Acuña, amor y pobreza
Ángel trejo
El suicidio de Manuel Acuña en diciembre de 1873 es todavía objeto de pesquisas sobre la causa real o de fondo de su decisión exterminista, porque en décadas recientes se ha puesto en entredicho la versión de que se mató por su “amor no correspondido” a Rosario de la Peña, la famosa musa de varios poetas mexicanos y latinoamericanos del último tercio del siglo XIX, entre ellos Manuel M. Flores, el propio Acuña, Juan de Dios Peza y José Martí. El insigne patricio cubano, al parecer, creyó esta versión porque a los pocos días del fallecimiento del gran poeta saltillense escribió un texto post mortem en el que le hace un afectuoso reproche por su debilidad y demasiada entrega a la tristeza. El contenido temático del poema Nocturno a Rosario fue tomado como desesperanzada declaratoria amorosa y adiós último, olvidándose que este tipo de proclamas literarias suele corresponder más a la transportación poética que a la urgencia pasional efectiva o real, como ocurría con las musas grecolatinas (Filis, Amarilis, etcétera) que sirvieron de modelo de amores castos y mundanos de los poetas europeos de la Edad Media y el Renacimiento hasta bien entrada la época de Cervantes, Lope de Vega y Quevedo.

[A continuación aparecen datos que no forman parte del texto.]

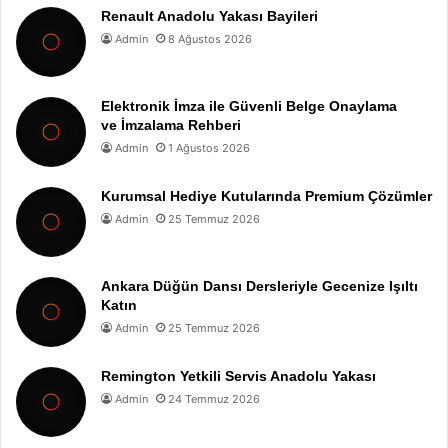
Renault Anadolu Yakası Bayileri
Admin
8 Ağustos 2026
Elektronik İmza ile Güvenli Belge Onaylama
ve İmzalama Rehberi
Admin
1 Ağustos 2026
Kurumsal Hediye Kutularında Premium Çözümler
Admin
25 Temmuz 2026
Ankara Düğün Dansı Dersleriyle Gecenize Işıltı
Katın
Admin
25 Temmuz 2026
Remington Yetkili Servis Anadolu Yakası
Admin
24 Temmuz 2026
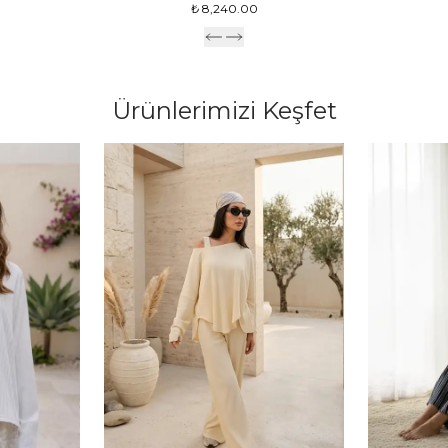
₺ 8,240.00
Ürünlerimizi Keşfet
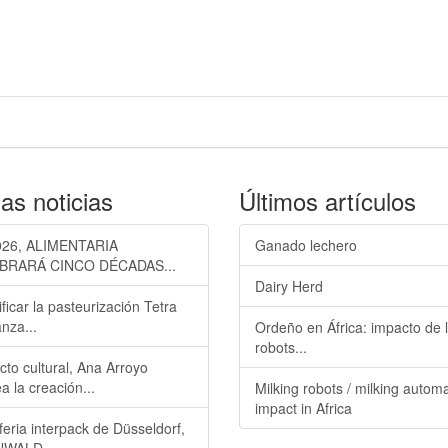
as noticias
Últimos artículos
026, ALIMENTARIA
Ganado lechero
BRARÁ CINCO DÉCADAS...
Dairy Herd
ificar la pasteurización Tetra
nza...
Ordeño en África: impacto de 
robots...
cto cultural, Ana Arroyo
a la creación...
Milking robots / milking autom
impact in Africa
feria interpack de Düsseldorf,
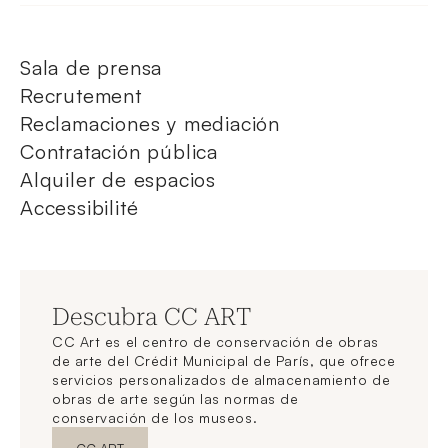
Sala de prensa
Recrutement
Reclamaciones y mediación
Contratación pública
Alquiler de espacios
Accessibilité
Descubra CC ART
CC Art es el centro de conservación de obras
de arte del Crédit Municipal de París, que ofrece
servicios personalizados de almacenamiento de
obras de arte según las normas de
conservación de los museos.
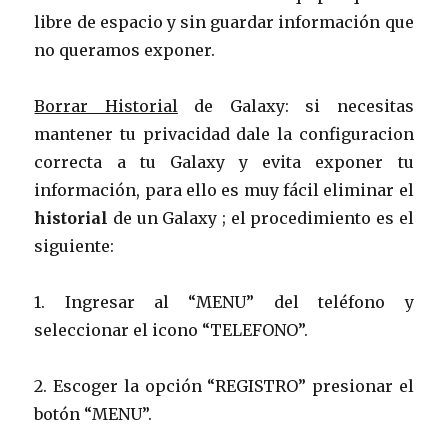
libre de espacio y sin guardar información que
no queramos exponer.
Borrar Historial
de Galaxy: si necesitas
mantener tu privacidad dale la configuracion
correcta a tu Galaxy y evita exponer tu
información, para ello es muy fácil eliminar el
historial
de un Galaxy ; el procedimiento es el
siguiente:
1. Ingresar al “MENU” del teléfono y
seleccionar el icono “TELEFONO”.
2. Escoger la opción “REGISTRO” presionar el
botón “MENU”.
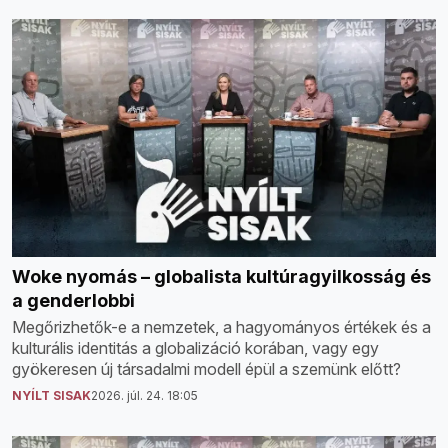
Woke nyomás – globalista kultúragyilkosság és
a genderlobbi
Megőrizhetők-e a nemzetek, a hagyományos értékek és a
kulturális identitás a globalizáció korában, vagy egy
gyökeresen új társadalmi modell épül a szemünk előtt?
NYÍLT SISAK
2026. júl. 24. 18:05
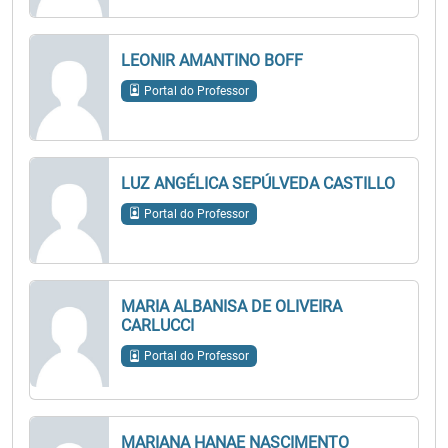
LEONIR AMANTINO BOFF
Portal do Professor
LUZ ANGÉLICA SEPÚLVEDA CASTILLO
Portal do Professor
MARIA ALBANISA DE OLIVEIRA
CARLUCCI
Portal do Professor
MARIANA HANAE NASCIMENTO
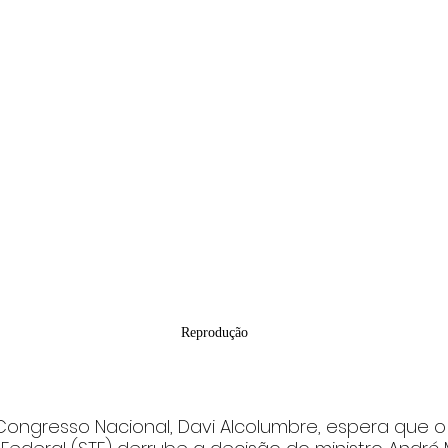
Reprodução
ongresso Nacional, Davi Alcolumbre, espera que o 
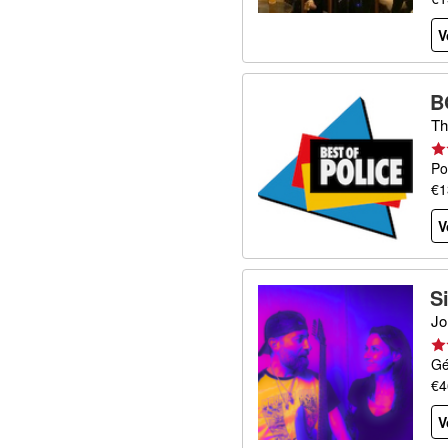
V
B
Th
Po
€1
V
S
Jo
Gé
€4
V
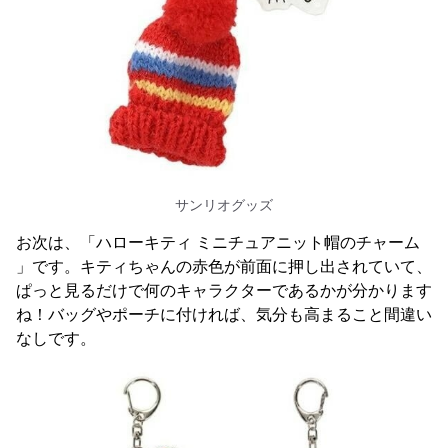
サンリオグッズ
お次は、「ハローキティ ミニチュアニット帽のチャーム
」です。キティちゃんの赤色が前面に押し出されていて、
ぱっと見るだけで何のキャラクターであるかが分かります
ね！バッグやポーチに付ければ、気分も高まること間違い
なしです。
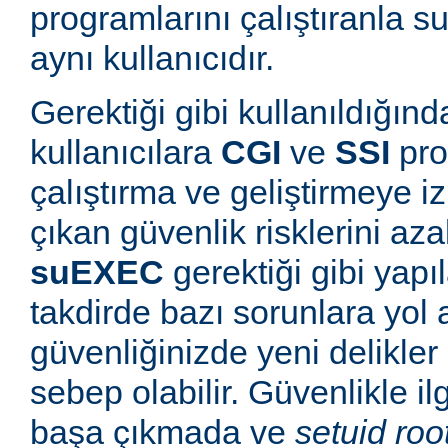
programlarını çalıştıranla s
aynı kullanıcıdır.
Gerektiği gibi kullanıldığınd
kullanıcılara
CGI
ve
SSI
pro
çalıştırma ve geliştirmeye i
çıkan güvenlik risklerini azal
suEXEC
gerektiği gibi yapı
takdirde bazı sorunlara yol a
güvenliğinizde yeni delikle
sebep olabilir. Güvenlikle il
başa çıkmada ve
setuid roo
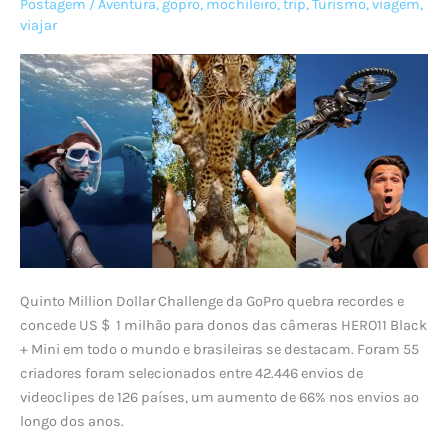
Postagem
/
Aventura
,
gopro
,
mochileiro
,
trip
,
Turismo
,
viagem
,
viajar
Quinto Million Dollar Challenge da GoPro quebra recordes e
concede US＄ 1 milhão para donos das câmeras HERO11 Black
+ Mini em todo o mundo e brasileiras se destacam. Foram 55
criadores foram selecionados entre 42.446 envios de
videoclipes de 126 países, um aumento de 66% nos envios ao
longo dos anos.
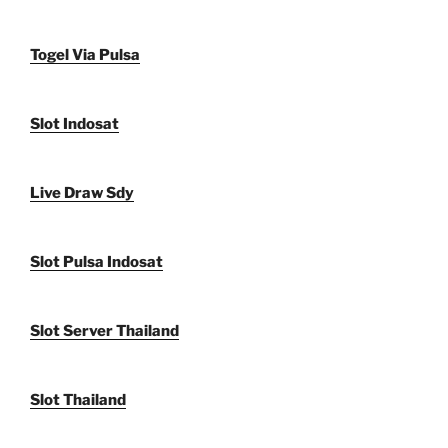
Togel Via Pulsa
Slot Indosat
Live Draw Sdy
Slot Pulsa Indosat
Slot Server Thailand
Slot Thailand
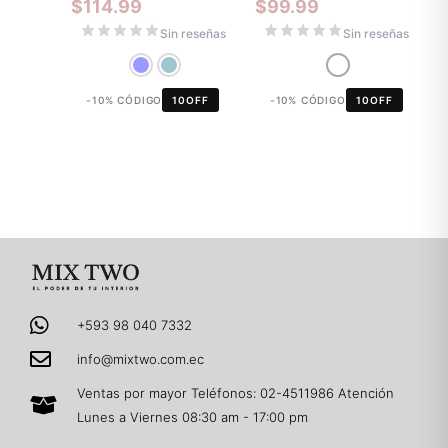
$
114.99
$
99.99
Sin reseñas
Sin reseñas
-10% CÓDIGO
10OFF
-10% CÓDIGO
10OFF
+593 98 040 7332
info@mixtwo.com.ec
Ventas por mayor Teléfonos: 02-4511986 Atención
Lunes a Viernes 08:30 am - 17:00 pm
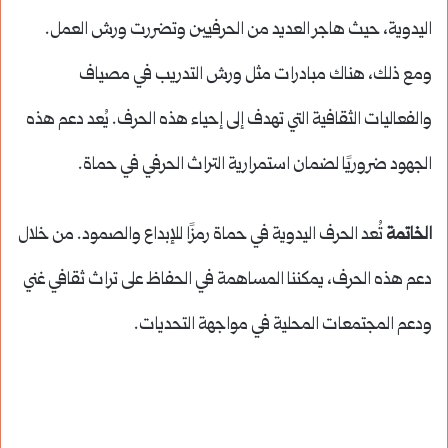
اليدوية، حيث هاجر العديد من الحرفيين وتضررت ورش العمل.
ومع ذلك، هناك مبادرات مثل ورش التدريب في مصياف
والفعاليات الثقافية التي تهدف إلى إحياء هذه الحرف. يُعد دعم هذه
الجهود ضروريًا لضمان استمرارية التراث الحرفي في حماة.
الخاتمة
تُعد الحرف اليدوية في حماة رمزًا للإبداع والصمود. من خلال
دعم هذه الحرف، يمكننا المساهمة في الحفاظ على تراث ثقافي غني
ودعم المجتمعات المحلية في مواجهة التحديات.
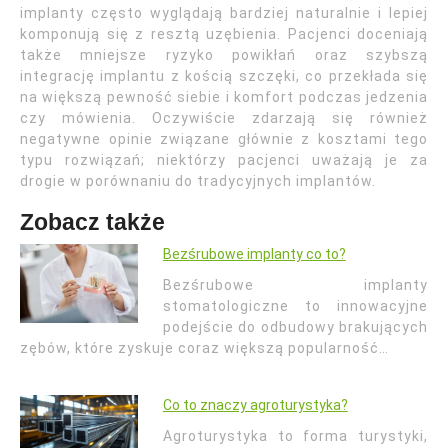
implanty często wyglądają bardziej naturalnie i lepiej
komponują się z resztą uzębienia. Pacjenci doceniają
także mniejsze ryzyko powikłań oraz szybszą
integrację implantu z kością szczęki, co przekłada się
na większą pewność siebie i komfort podczas jedzenia
czy mówienia. Oczywiście zdarzają się również
negatywne opinie związane głównie z kosztami tego
typu rozwiązań; niektórzy pacjenci uważają je za
drogie w porównaniu do tradycyjnych implantów.
Zobacz także
Bezśrubowe implanty co to?
Bezśrubowe implanty
stomatologiczne to innowacyjne
podejście do odbudowy brakujących
zębów, które zyskuje coraz większą popularność…
Co to znaczy agroturystyka?
Agroturystyka to forma turystyki,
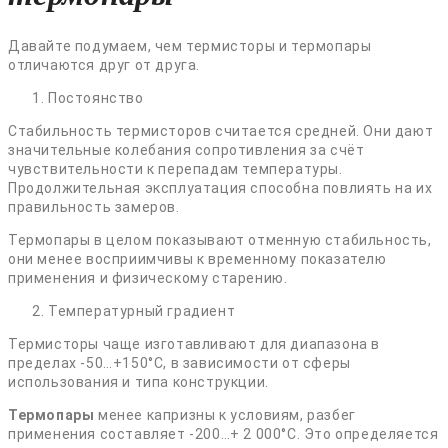
Давайте подумаем, чем термисторы и термопары
отличаются друг от друга.
Постоянство
Стабильность термисторов считается средней. Они дают
значительные колебания сопротивления за счёт
чувствительности к перепадам температуры.
Продолжительная эксплуатация способна повлиять на их
правильность замеров.
Термопары в целом показывают отменную стабильность,
они менее восприимчивы к временному показателю
применения и физическому старению.
Температурный градиент
Термисторы чаще изготавливают для диапазона в
пределах -50…+150°C, в зависимости от сферы
использования и типа конструкции.
Термопары
менее капризны к условиям, разбег
применения составляет -200…+ 2 000°C. Это определяется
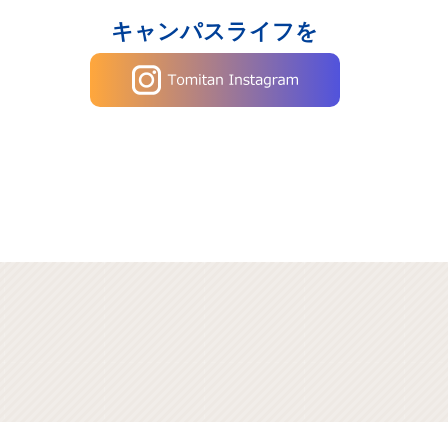
キャンパスライフを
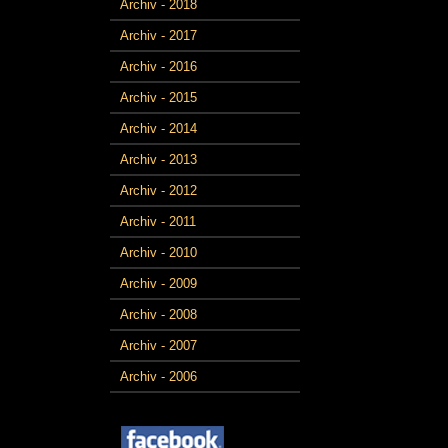
Archiv - 2018
Archiv - 2017
Archiv - 2016
Archiv - 2015
Archiv - 2014
Archiv - 2013
Archiv - 2012
Archiv - 2011
Archiv - 2010
Archiv - 2009
Archiv - 2008
Archiv - 2007
Archiv - 2006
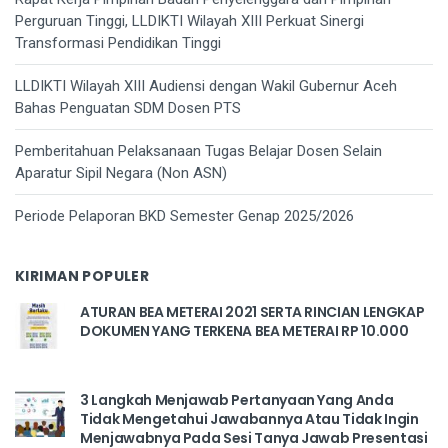
Perguruan Tinggi, LLDIKTI Wilayah XIII Perkuat Sinergi
Transformasi Pendidikan Tinggi
LLDIKTI Wilayah XIII Audiensi dengan Wakil Gubernur Aceh
Bahas Penguatan SDM Dosen PTS
Pemberitahuan Pelaksanaan Tugas Belajar Dosen Selain
Aparatur Sipil Negara (Non ASN)
Periode Pelaporan BKD Semester Genap 2025/2026
KIRIMAN POPULER
ATURAN BEA METERAI 2021 SERTA RINCIAN LENGKAP
DOKUMEN YANG TERKENA BEA METERAI RP 10.000
3 Langkah Menjawab Pertanyaan Yang Anda
Tidak Mengetahui Jawabannya Atau Tidak Ingin
Menjawabnya Pada Sesi Tanya Jawab Presentasi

Acerca de la causa del suicidio de Acuña -ocurrido en el edificio de la antigua Escuela de Medicina, en la Plaza de Santo Domingo- hay, por lo menos, dos versiones más con su respectiva musa y una sola razón pragmática: la pobreza, la cual lo obligaba a vivir permanentemente con hambre y extremas necesidades de dinero, mientras realizaba sus estudios de medicina. De acuerdo con diversas consejas, esta dama fiel e infaltable en la mayoría de los mexicanos (la pobreza) lo indujo al suicidio cuando se vio involucrado en el fuerte compromiso económico derivado del embarazo de Soledad, humilde lavandera con quien compartía amores en Santo Domingo. El escritor español Pepe Monteserín (Pravia, Asturias, 1952) es autor de una novela con el tema de este amorío, titulada precisamente La lavandera. Pero hubo otra mujer que pudo ser causa del suicidio: Laura Méndez, maestra normalista mexiquense y poeta con quien procreó un hijo, que murió a los tres meses de haber ocurrido la muerte de Acuña. Años más tarde Laura se casó con el también escritor Agustín F. Cuenca y destacó en el ambiente intelectual mexicano como una de las pioneras del feminismo en el siglo XIX. Acuña murió a los 24 años, cuando empezaba a madurar como poeta.